▶ WORK REQUEST: Below are the records. How many of their lines contain "LACHI"? Give only the number.

▶ Dataset entries:
:::

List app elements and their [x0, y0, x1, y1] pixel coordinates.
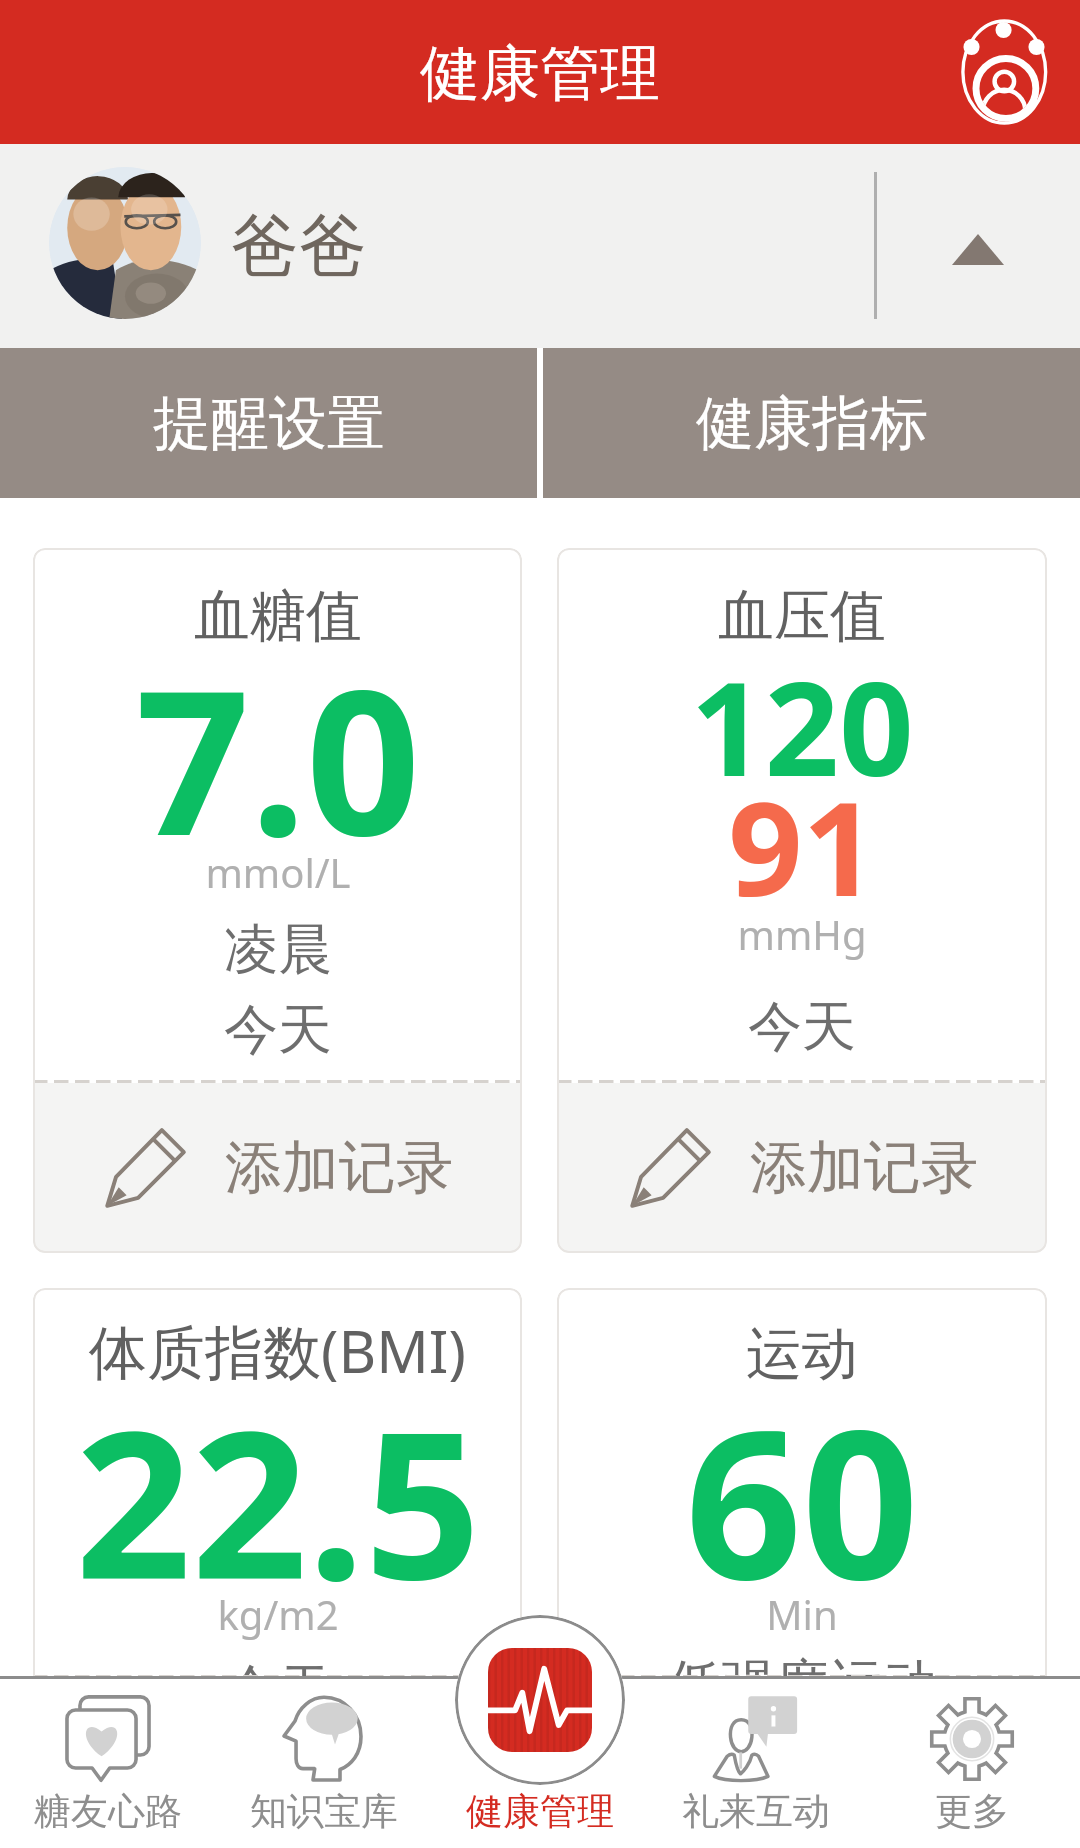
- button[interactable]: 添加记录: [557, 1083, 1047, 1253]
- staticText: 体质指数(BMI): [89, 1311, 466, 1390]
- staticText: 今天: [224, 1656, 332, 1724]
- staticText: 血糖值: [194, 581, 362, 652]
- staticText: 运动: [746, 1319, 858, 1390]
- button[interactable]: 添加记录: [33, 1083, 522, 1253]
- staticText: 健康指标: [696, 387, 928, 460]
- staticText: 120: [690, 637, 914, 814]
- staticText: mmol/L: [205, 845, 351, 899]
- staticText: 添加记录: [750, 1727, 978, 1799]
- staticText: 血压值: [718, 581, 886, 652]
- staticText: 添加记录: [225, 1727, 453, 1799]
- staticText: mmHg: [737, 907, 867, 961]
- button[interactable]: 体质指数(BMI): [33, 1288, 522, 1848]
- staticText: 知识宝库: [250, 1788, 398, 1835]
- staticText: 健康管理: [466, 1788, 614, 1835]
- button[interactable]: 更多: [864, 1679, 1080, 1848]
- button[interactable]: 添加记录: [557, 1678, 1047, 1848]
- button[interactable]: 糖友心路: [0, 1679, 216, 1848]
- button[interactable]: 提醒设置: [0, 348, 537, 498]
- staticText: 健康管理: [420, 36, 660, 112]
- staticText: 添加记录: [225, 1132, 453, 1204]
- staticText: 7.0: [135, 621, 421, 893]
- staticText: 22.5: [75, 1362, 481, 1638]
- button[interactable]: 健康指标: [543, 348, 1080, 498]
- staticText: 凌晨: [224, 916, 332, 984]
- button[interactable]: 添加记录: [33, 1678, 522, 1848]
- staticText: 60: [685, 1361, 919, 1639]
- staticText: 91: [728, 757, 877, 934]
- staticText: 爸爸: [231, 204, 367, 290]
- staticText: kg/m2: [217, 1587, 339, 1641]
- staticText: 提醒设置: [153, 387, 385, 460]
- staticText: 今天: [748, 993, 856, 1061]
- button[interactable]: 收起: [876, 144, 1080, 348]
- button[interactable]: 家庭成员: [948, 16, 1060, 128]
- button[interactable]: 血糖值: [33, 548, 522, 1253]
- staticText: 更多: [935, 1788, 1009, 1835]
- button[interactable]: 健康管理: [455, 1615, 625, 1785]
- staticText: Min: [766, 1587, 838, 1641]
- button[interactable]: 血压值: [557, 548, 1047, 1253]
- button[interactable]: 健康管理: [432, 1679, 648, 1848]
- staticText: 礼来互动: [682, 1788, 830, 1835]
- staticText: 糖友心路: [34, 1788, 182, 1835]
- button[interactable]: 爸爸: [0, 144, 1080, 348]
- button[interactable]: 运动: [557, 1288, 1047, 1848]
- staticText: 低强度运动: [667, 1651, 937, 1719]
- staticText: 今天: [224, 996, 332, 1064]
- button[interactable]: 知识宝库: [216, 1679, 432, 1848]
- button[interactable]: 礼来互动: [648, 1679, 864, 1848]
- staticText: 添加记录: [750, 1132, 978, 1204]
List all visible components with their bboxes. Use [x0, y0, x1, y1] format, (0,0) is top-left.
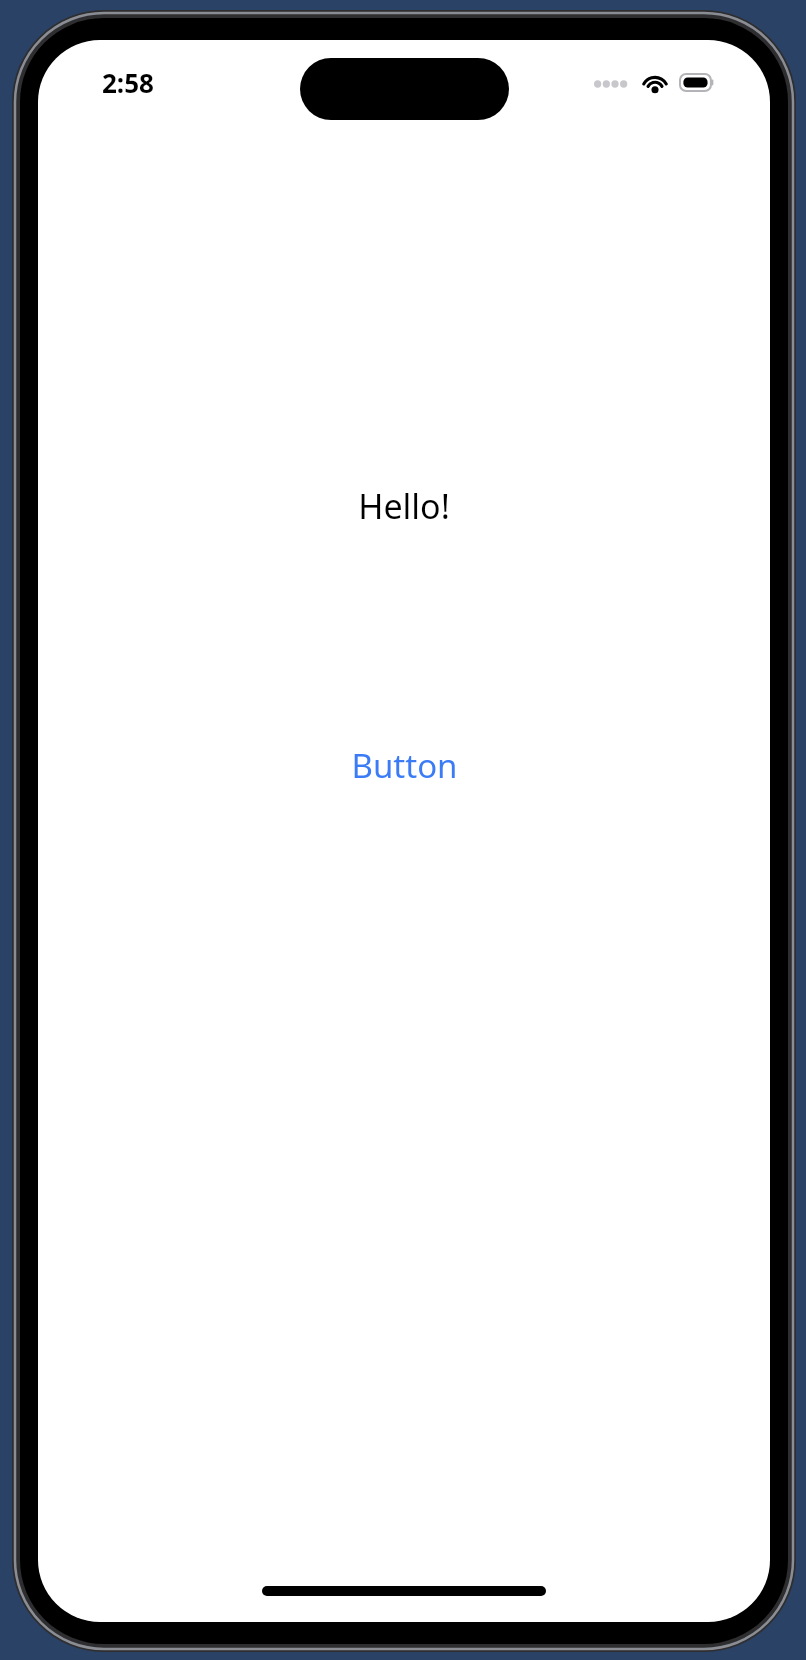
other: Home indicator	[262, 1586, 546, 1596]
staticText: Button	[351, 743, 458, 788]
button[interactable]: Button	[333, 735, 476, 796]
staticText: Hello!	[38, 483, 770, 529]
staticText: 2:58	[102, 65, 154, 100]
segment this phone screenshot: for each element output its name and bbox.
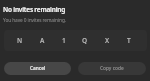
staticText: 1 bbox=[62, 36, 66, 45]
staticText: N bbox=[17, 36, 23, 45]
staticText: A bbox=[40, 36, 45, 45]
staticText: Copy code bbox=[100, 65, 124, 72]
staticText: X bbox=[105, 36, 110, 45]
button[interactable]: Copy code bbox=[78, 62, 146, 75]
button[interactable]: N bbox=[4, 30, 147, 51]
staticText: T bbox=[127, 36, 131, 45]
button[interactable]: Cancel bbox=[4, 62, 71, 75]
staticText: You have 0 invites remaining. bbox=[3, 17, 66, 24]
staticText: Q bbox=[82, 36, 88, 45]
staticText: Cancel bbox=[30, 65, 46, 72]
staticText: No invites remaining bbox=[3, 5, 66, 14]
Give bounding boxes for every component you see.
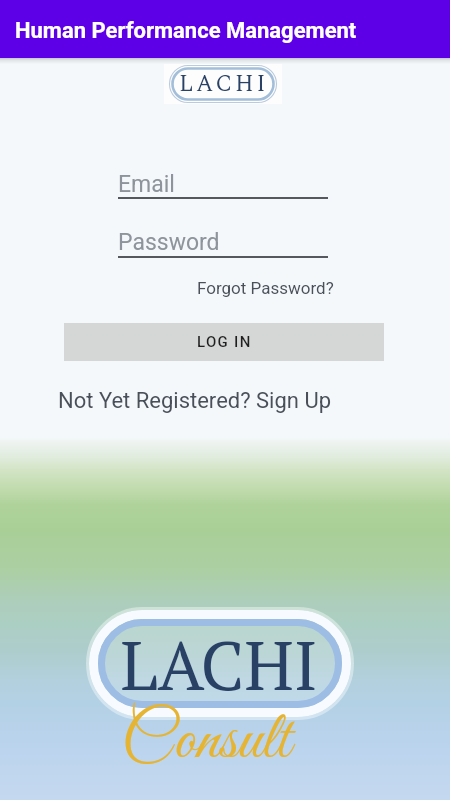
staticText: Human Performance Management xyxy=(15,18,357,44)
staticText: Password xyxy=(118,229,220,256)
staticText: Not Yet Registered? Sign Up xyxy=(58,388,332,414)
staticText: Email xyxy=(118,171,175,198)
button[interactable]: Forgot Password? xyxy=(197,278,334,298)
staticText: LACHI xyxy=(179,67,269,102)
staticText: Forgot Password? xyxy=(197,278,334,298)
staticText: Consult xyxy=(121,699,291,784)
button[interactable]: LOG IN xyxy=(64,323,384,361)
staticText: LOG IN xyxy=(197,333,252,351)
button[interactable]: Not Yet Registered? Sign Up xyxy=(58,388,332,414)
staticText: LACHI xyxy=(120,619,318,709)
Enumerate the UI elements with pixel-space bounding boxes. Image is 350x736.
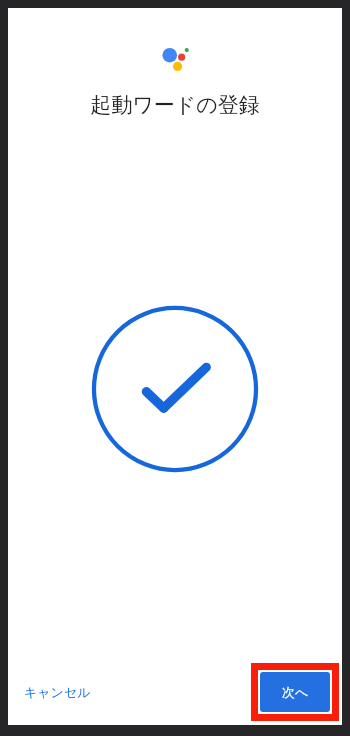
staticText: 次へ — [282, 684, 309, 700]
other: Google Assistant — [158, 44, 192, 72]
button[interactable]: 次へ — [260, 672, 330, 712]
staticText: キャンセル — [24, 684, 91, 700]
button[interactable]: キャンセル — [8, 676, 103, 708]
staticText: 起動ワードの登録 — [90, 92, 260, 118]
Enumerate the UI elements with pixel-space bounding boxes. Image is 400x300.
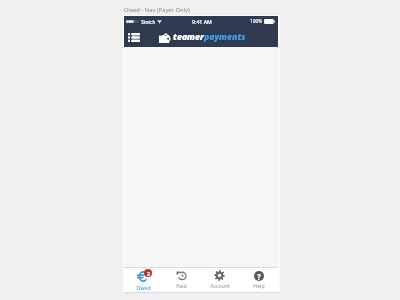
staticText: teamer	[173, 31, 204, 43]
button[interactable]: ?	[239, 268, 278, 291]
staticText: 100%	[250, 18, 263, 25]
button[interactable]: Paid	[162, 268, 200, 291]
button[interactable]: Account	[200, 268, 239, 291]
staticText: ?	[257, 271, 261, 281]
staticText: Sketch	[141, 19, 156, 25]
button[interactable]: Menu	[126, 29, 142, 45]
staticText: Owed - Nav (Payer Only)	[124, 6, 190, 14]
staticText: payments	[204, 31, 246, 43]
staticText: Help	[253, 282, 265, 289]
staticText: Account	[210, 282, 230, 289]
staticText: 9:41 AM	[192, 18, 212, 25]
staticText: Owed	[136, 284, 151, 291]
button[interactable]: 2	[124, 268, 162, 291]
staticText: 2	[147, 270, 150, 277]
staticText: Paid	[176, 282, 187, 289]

:::

▶ RESPONSE TO THE TASK: 2